Providing consumers with the swifter, more personalized payment methods they anticipate means companies must support growing digital payment volumes and their associated data without introducing frictions. Implementing open banking application programming interfaces (APIs) and other emerging payment tools could prove critical to helping businesses in industries ranging from retail to insurance keep their customers engaged and satisfied.

Insurance Payments and Open Banking

Meeting consumers’ changing payment expectations can be particularly tricky for entities with payment processes built around manual tools.
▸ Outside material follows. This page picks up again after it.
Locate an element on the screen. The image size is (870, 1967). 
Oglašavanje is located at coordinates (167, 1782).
Transactions that have traditionally taken place via paper invoices and checks, such as insurance claim payments, are now falling far short of consumers’ expectations, pressuring insurers to adjust how they handle claims.

“As consumers, we’re now all predisposed to getting that [payment] information right now,” she said. “So, if there is a claim, you want to be able to have that scenario where a claims adjuster could come out, … do the assessment and right then and there say, ‘OK, here’s your payment,’ and that real-time payment is going straight to your account. [For example,] think about what a different experience that is for you as a consumer who needs car repairs and [doesn’t] want to wait for a check.”
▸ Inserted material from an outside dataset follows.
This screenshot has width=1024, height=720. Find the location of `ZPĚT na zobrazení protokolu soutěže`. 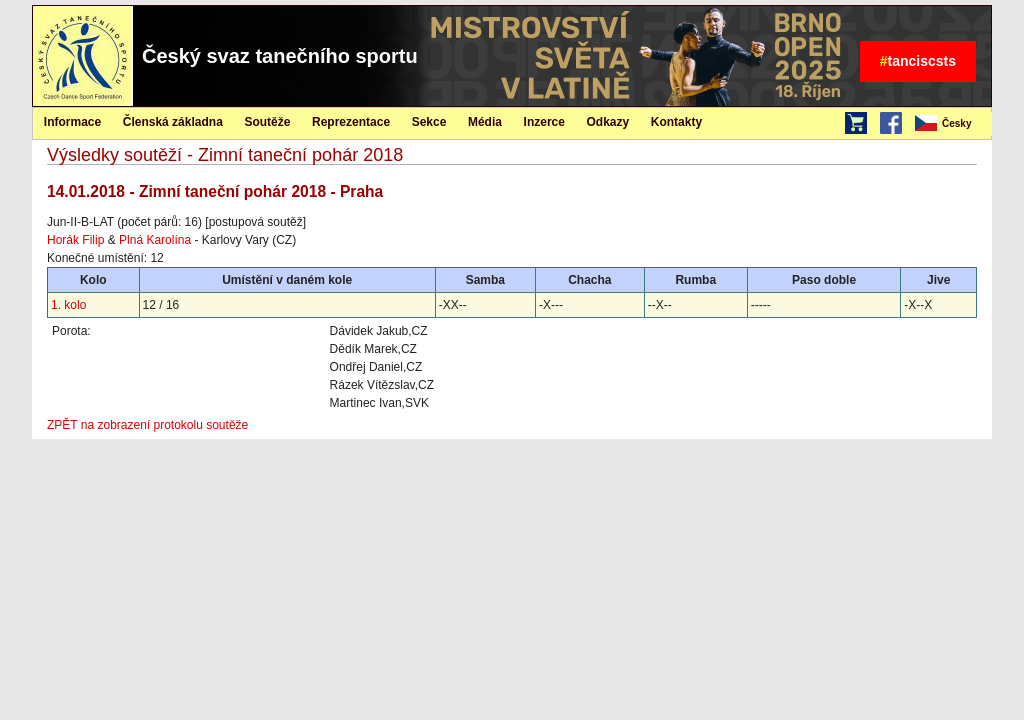

ZPĚT na zobrazení protokolu soutěže is located at coordinates (147, 425).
Open banking and APIs could also come into greater play during such transactions. Insurers connecting to open banking APIs can access information and conduct payments easily and seamlessly on site without wading through reams of paperwork. The real benefit of integrating open banking tools is how easy they make sharing information between entities, Hastings explained — a factor that removes many of the long-standing pain points that can tie up payments.
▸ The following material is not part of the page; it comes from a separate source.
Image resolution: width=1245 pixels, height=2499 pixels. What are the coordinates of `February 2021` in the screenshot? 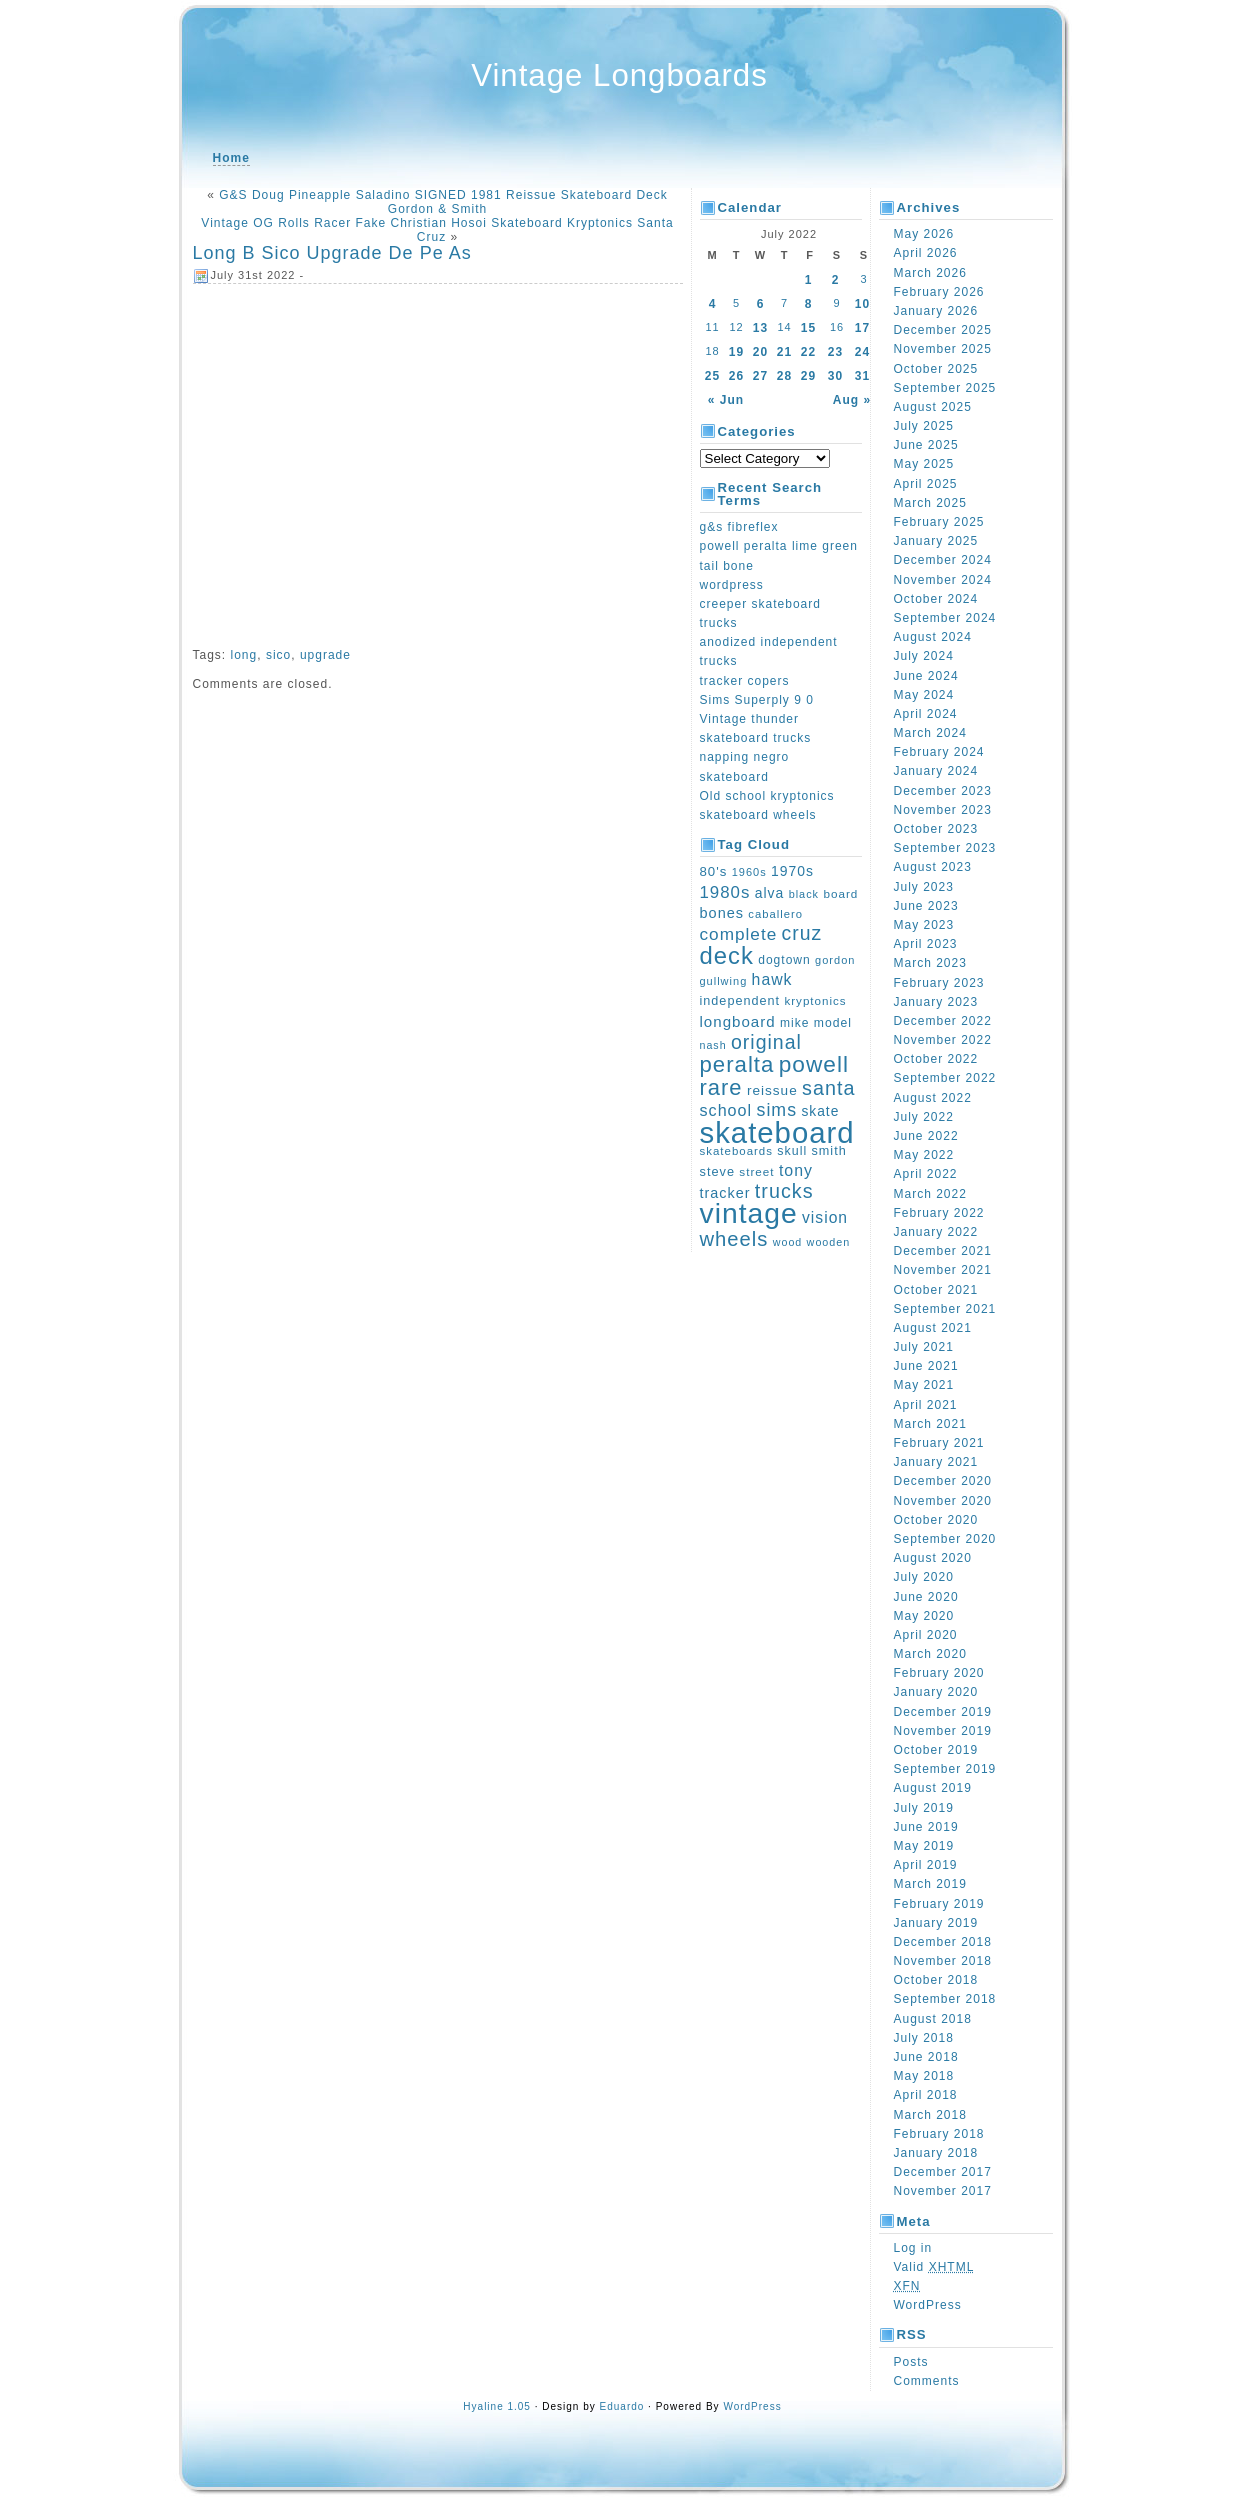 It's located at (939, 1443).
“With an API, you can pull and get that [financial] information in real time when you’re requesting it, which [is] an evolution from a banking perspective,” she said. “Whereas [before], it may [have been], ‘Hey, I’m going to see that in three days after the check clears,’ or ‘I’m going to see it tonight after some of the bank processing comes into play.’ A lot of open banking is really just moving us forward into that direction of getting more information on demand faster and pulling it into the environment to be able to personalize that.”

Taking advantage of open banking’s benefits could offer insurers and other merchants key opportunities to increase customer engagement and loyalty, but several other steps must happen first. The lack of central standards surrounding open banking in the U.S. could be holding companies back from truly appreciating its benefits.

The Key to Open Banking’s U.S. Expansion

Both banks and corporates in markets like the EU and the U.K. are already well-acquainted with open banking, tapping APIs to send money and create more personalized, lasting engagement with clients and consumers. Regulator-led directives were largely responsible for open banking’s expansion in these markets, Hastings noted, but this is not the case in the U.S.

“In the U.S., it’s a little different because we’re more disparate, so you don’t have a government entity that may be driving that [open banking] adoption,” Hastings explained. “I think, sometimes, there’s a barrier to entry because there’s so many different ways you can do a payment today. What’s the driver and the incentive to force people to change?”

Removing these challenges to open banking adoption will be a critical task in the U.S. market, and its full potential will only be realized once the security and interoperability aspects of such transactions are addressed. It will be necessary to convince banks, businesses and consumers that these platforms are safe and seamless to foster open banking’s expansion in the U.S.